In simpler times, enterprise applications were developed, deployed and managed as a tightly coupled, precisely orchestrated, monolithic unit. Every application had a single instance and monitoring, debugging, and troubleshooting was as simple as drilling down to the code level to understand and modify behavior and performance.
But complex times call for distributed, microservices-based cloud-native applications. Today’s enterprise applications comprise tens of thousands of loosely coupled polyglot microservices, as well as multiple versions of the same service, deployed across different locations, servers and ephemeral containers, and managed by different teams. Every request triggers a specific sequence of services that flows through this complex, distributed, and heterogeneous environment to deliver a specific functionality.
In this complex, diverse and dynamic topology, observability, the ability to understand how service interactions flow across a system, becomes a huge challenge. Without observability, debugging, troubleshooting and managing the performance of microservices applications becomes virtually impossible. And traditional monitoring and application management tools are incapable of handling the complexities of microservices applications.
In a microservices environment, observability tools play a key role in helping developers and administrators understand how a system behaves given the elasticity of the production environment, the unpredictability of inputs and the vagaries of upstream and downstream dependencies.
There are three distinct yet complementary approaches to achieving observability in a microservices-based application - metrics, logs and distributed tracing or distributed request tracing. Here’s the specific role that each of these approaches plays in the monitoring process to together provide a comprehensive perspective into the overall performance of the application.
Metrics are perhaps the basic building blocks of observability in a microservices applications. They are numerical measures recorded by an application over intervals of time that can be aggregated and analyzed to understand system behavior. It is therefore possible to instrument and monitor all services and link up the data to monitoring systems that can handle storage, aggregation, visualization, and even automated responses.

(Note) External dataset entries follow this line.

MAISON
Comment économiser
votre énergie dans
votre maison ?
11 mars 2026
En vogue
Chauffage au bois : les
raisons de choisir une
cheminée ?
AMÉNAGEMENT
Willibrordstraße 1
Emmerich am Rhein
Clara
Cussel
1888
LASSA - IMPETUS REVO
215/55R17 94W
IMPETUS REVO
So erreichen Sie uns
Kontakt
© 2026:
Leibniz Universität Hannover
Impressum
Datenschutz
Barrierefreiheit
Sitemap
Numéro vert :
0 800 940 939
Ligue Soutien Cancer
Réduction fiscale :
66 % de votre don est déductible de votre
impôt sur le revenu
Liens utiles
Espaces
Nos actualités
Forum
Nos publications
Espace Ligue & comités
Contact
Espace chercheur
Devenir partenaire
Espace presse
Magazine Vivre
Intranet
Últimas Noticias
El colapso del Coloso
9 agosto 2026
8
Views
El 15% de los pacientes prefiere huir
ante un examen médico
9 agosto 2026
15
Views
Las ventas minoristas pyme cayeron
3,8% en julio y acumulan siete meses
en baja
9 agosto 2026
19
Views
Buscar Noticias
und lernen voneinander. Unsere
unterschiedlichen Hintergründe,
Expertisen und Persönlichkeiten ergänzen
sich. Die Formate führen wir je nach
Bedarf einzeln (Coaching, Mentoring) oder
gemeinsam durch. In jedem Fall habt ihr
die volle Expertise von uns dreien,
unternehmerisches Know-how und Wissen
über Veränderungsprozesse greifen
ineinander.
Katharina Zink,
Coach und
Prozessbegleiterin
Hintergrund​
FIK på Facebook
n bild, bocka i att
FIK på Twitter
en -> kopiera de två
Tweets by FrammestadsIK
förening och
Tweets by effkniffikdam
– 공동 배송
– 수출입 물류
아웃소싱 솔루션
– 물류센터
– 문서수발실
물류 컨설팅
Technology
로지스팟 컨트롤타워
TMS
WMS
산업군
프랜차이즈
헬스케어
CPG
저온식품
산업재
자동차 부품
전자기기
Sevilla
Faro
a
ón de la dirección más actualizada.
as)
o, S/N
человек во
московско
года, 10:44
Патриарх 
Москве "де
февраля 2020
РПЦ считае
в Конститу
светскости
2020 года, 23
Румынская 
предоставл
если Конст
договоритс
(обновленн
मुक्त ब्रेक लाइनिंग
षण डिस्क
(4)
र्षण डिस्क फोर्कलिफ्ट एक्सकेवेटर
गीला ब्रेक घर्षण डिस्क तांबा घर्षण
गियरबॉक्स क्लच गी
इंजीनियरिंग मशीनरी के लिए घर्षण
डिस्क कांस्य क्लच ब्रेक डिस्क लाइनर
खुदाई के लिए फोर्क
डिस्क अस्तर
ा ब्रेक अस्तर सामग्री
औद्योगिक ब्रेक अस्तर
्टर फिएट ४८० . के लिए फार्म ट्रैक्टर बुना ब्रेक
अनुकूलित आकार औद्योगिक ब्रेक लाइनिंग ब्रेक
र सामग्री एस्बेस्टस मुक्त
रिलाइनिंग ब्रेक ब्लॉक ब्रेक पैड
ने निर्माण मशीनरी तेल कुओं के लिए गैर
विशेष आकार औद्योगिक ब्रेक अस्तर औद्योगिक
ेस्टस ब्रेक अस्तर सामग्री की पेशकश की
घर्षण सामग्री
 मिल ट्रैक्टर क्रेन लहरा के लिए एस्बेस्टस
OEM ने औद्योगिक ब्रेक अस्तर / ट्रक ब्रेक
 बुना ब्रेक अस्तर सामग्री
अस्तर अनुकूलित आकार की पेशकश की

The key advantage of metrics is that they are frequently generated, fairly accurate and quite affordable to collect, store and analyze. For instance, the cost of aggregating, storing and analyzing metrics data does not increase proportional to an increase in system traffic or activity. They are also more malleable to mathematical, probabilistic, and statistical transformations making them ideal for monitoring the overall health of a microservices environment. Over time, stored metrics data can also be aggregated into daily or weekly cycles to understand historical trends.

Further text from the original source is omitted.